Before filing a PAGA lawsuit, an “aggrieved employee” must first exhaust administrative remedies by filing a notice of his or her claims with the Labor and Workforce Development Agency (LWDA), setting forth the specific provisions of the Labor Code the employee alleges were violated, and the facts and theories to support the alleged violation. Cal. Lab. Code § 2699.3(a)(1)(A). The purpose of this provision is to give the LWDA an opportunity to evaluate whether to use its scarce resources on the alleged violations. The filing of a proper notice tolls the statute of limitations for a 65-day period, in which the LWDA may decide to investigate and prosecute the alleged violations itself.
Cases interpreting the “facts and theories” provision have not demanded a high degree of specificity, but they have made clear that the employee should do more than merely paraphrase the statute or parrot the elements of a cause of action. Thus, challenges to an LWDA notice share similarities with a demurrer or motion to dismiss for failure to plead sufficient facts in a complaint.
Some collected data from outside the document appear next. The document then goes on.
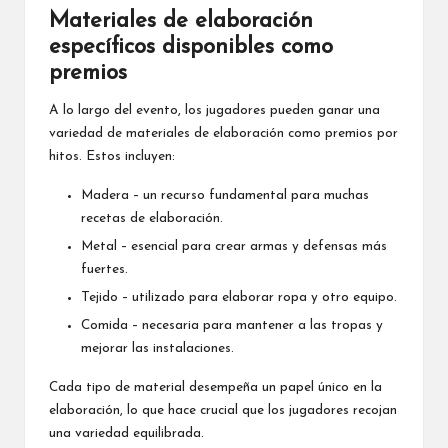
Materiales de elaboración
específicos disponibles como
premios
A lo largo del evento, los jugadores pueden ganar una
variedad de materiales de elaboración como
premios por
hitos
. Estos incluyen:
Madera – un recurso fundamental para muchas
recetas de elaboración.
Metal – esencial para crear armas y defensas más
fuertes.
Tejido – utilizado para elaborar ropa y otro equipo.
Comida – necesaria para mantener a las tropas y
mejorar las instalaciones.
Cada tipo de material desempeña un papel único en la
elaboración, lo que hace crucial que los jugadores recojan
una variedad equilibrada.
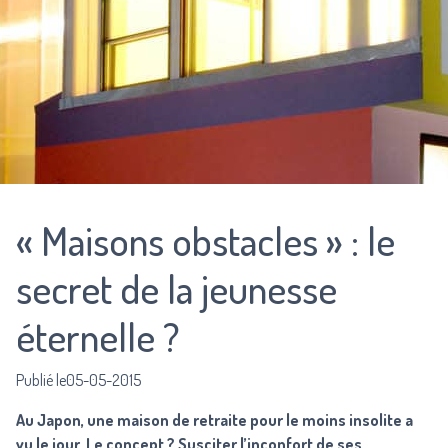
« Maisons obstacles » : le
secret de la jeunesse
éternelle ?
Publié le05-05-2015
Au Japon, une maison de retraite pour le moins insolite a
vu le jour. Le concept ? Susciter l’inconfort de ses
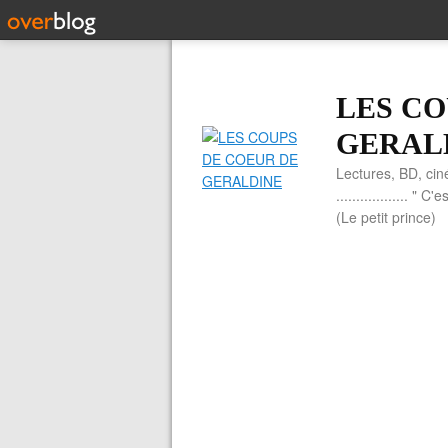
LES CO
GERAL
Lectures, BD, cin
.................. 
(Le petit prince)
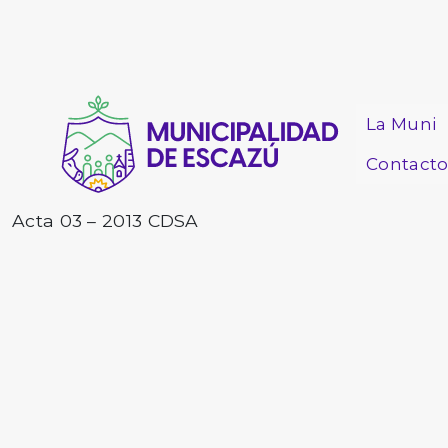
La Muni
Contact
Acta 03 – 2013 CDSA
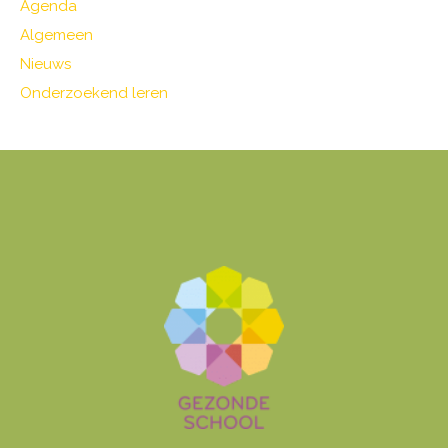
Agenda
Algemeen
Nieuws
Onderzoekend leren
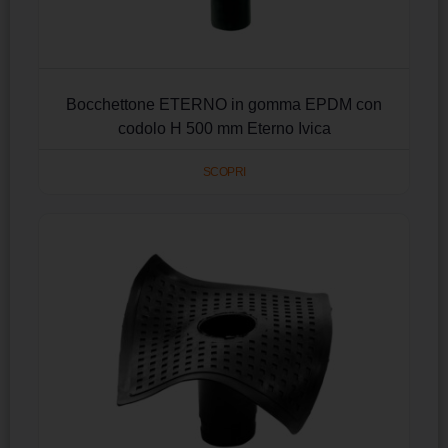
Bocchettone ETERNO in gomma EPDM con
codolo H 500 mm Eterno Ivica
SCOPRI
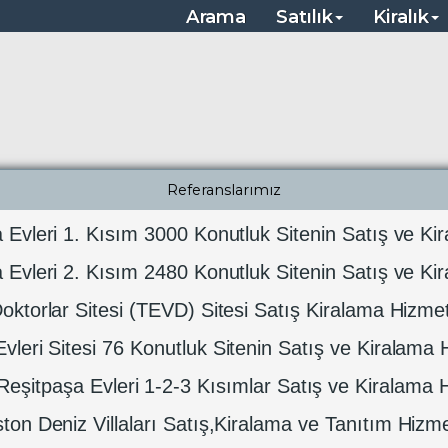
, Çanakkale, Kırklareli Satılık Arsalar
Arama
Satılık
Kiralık
Referanslarımız
Evleri 1. Kısım 3000 Konutluk Sitenin Satış ve Ki
Evleri 2. Kısım 2480 Konutluk Sitenin Satış ve Ki
oktorlar Sitesi (TEVD) Sitesi Satış Kiralama Hizmet
vleri Sitesi 76 Konutluk Sitenin Satış ve Kiralama 
Reşitpaşa Evleri 1-2-3 Kısımlar Satış ve Kiralama H
ton Deniz Villaları Satış,Kiralama ve Tanıtım Hizme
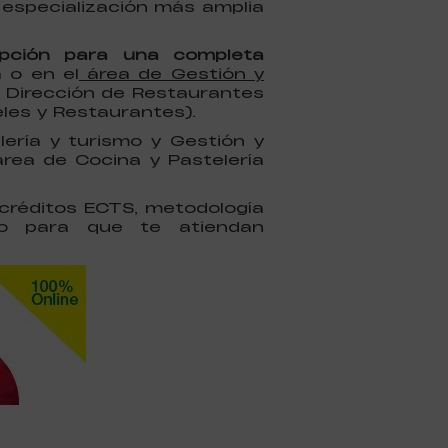
especialización más amplia
pción para una completa
 o en el
área de Gestión y
n Dirección de Restaurantes
les y Restaurantes).
ería y turismo y Gestión y
 área de Cocina y Pastelería
créditos ECTS, metodología
so para que te atiendan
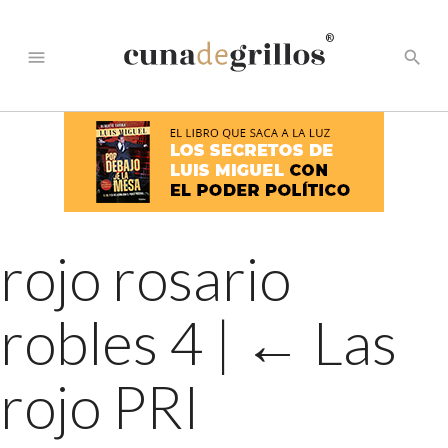
®
menu
search
rojo rosario
robles 4
|
←
Las
rojo PRI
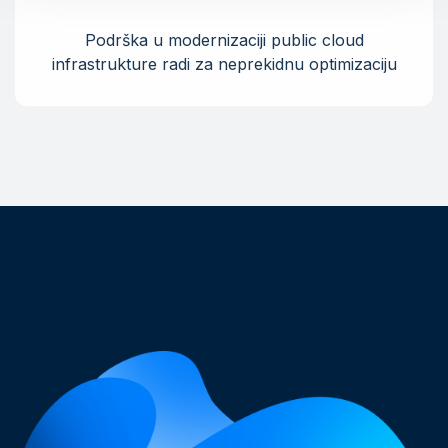
Podrška u modernizaciji public cloud
infrastrukture radi za neprekidnu optimizaciju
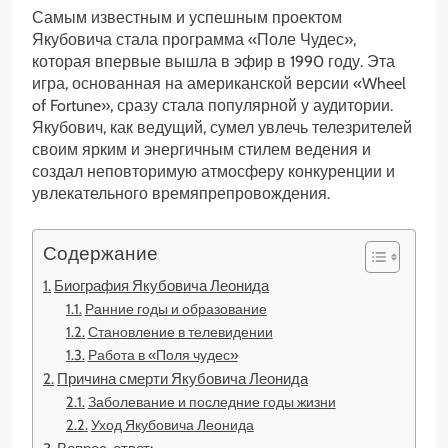
Самым известным и успешным проектом
Якубовича стала программа «Поле Чудес»,
которая впервые вышла в эфир в 1990 году. Эта
игра, основанная на американской версии «Wheel
of Fortune», сразу стала популярной у аудитории.
Якубович, как ведущий, сумел увлечь телезрителей
своим ярким и энергичным стилем ведения и
создал неповторимую атмосферу конкуренции и
увлекательного времяпрепровождения.
Содержание
Биография Якубовича Леонида
Ранние годы и образование
Становление в телевидении
Работа в «Поля чудес»
Причина смерти Якубовича Леонида
Заболевание и последние годы жизни
Уход Якубовича Леонида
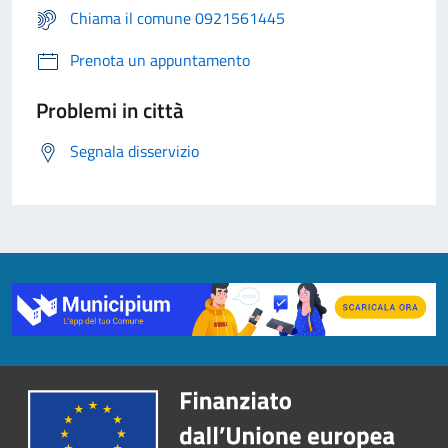
Chiama il comune 0921561445
Prenota un appuntamento
Problemi in città
Segnala disservizio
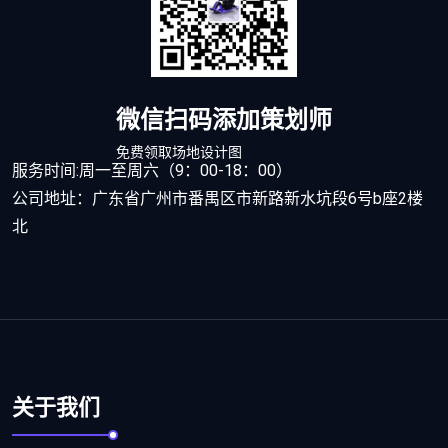
微信扫码添加策划师
免费领取场地设计图
服务时间:周一至周六（9：00-18：00）
公司地址：广东省广州市番禺区市新路新水坑段6号b座2楼
北
关于我们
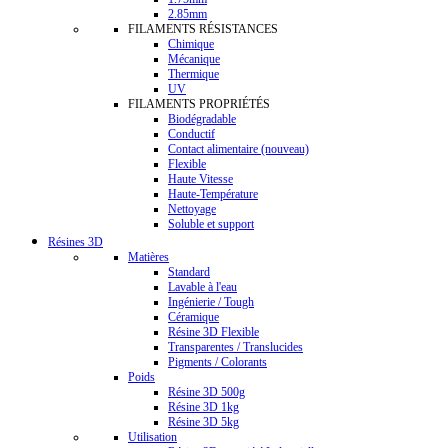
2.85mm
FILAMENTS RÉSISTANCES
Chimique
Mécanique
Thermique
UV
FILAMENTS PROPRIÉTÉS
Biodégradable
Conductif
Contact alimentaire (nouveau)
Flexible
Haute Vitesse
Haute-Température
Nettoyage
Soluble et support
Résines 3D
Matières
Standard
Lavable à l'eau
Ingénierie / Tough
Céramique
Résine 3D Flexible
Transparentes / Translucides
Pigments / Colorants
Poids
Résine 3D 500g
Résine 3D 1kg
Résine 3D 5kg
Utilisation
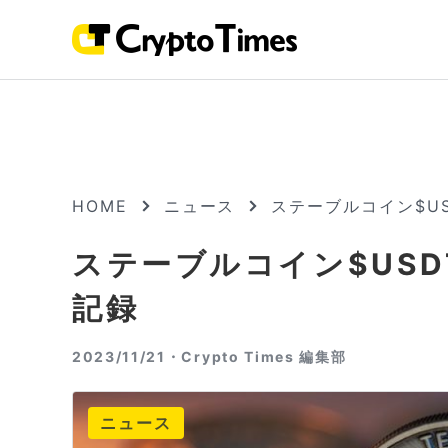
HOME
ニュース
ステーブルコイン$U
ステーブルコイン$US
記録
2023/11/21・
Crypto Times 編集部
ニュース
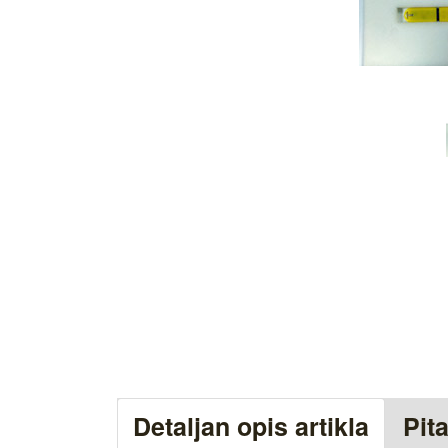
Detaljan opis artikla
Pit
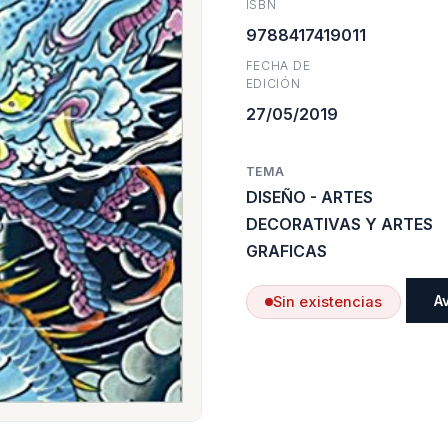
ISBN
era:
9788417419011
FECHA DE
$33.40
EDICIÓN
27/05/2019
TEMA
DISEÑO - ARTES
DECORATIVAS Y ARTES
GRAFICAS
A
Sin existencias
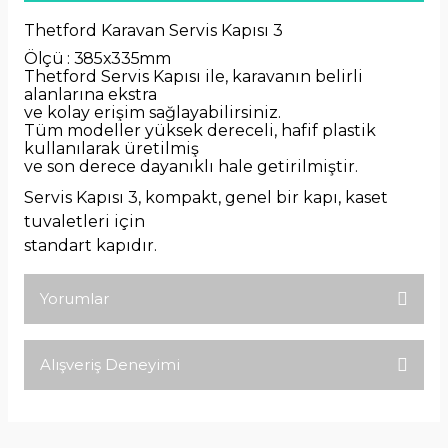
Thetford Karavan Servis Kapısı 3
Ölçü : 385x335mm
Thetford Servis Kapısı ile, karavanın belirli
alanlarına ekstra
ve kolay erişim sağlayabilirsiniz.
Tüm modeller yüksek dereceli, hafif plastik
kullanılarak üretilmiş
ve son derece dayanıklı hale getirilmiştir.
Servis Kapısı 3
, kompakt, genel bir kapı, kaset
tuvaletleri için
standart kapıdır.
Yorumlar
Alışveriş Deneyimi
Bu ürüne ilk yorumu siz yapın!
Tirolcamp sitesinde aradığınız
ürünleri rahatça bulabilirsiniz .
Yorum Yaz
Görseller anlaşılır şekilde fiyatları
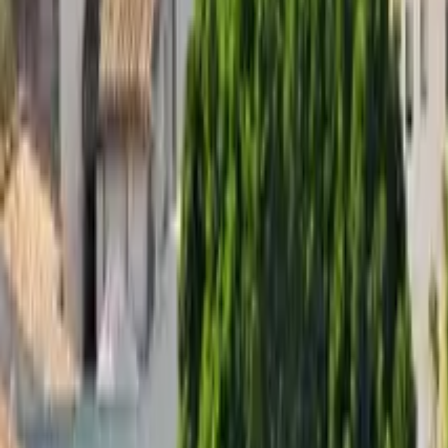
5,0
·
1926 opiniones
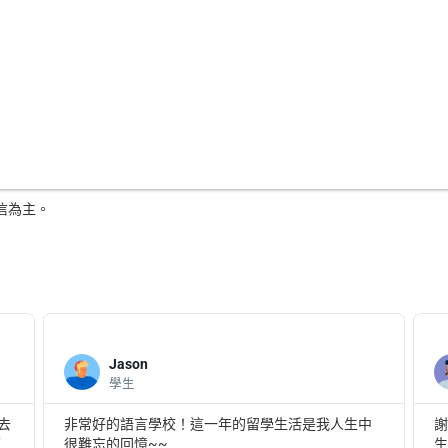
信為主。
Jason
學生
去
非常好的語言學校！這一年的留學生活是我人生中
謝
便
很難忘的回憶~~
And like demurrer or a motion to dismiss, the employee can often cure the defect by amending his or her deficient filing to alleged additional facts.
Lehauli illustrates a notable exception to this general rule. Citing authority from the California Court of Appeal, the court concluded that the statute of limitations was not tolled by the plaintiff’s boilerplate notice to the LWDA. Because the statute kept running, the plaintiff’s claims were time-barred on their face: PAGA claims are subject to a one-year statute of limitations and by the time the court ruled on the defendant’s motion more than a year had passed since the plaintiff separated from employment. The court therefore granted judgment on the pleadings, without leave to amend.
Lehauli illustrates that where a plaintiff’s LWDA notice is even arguably inadequate, defendants should consider challenging the sufficiency of the notice if more than a year has passed since the plaintiff separated employment. If the court agrees that the plaintiff did not give sufficient pre-notice to the state, that failure could dispose of the claims in their entirety.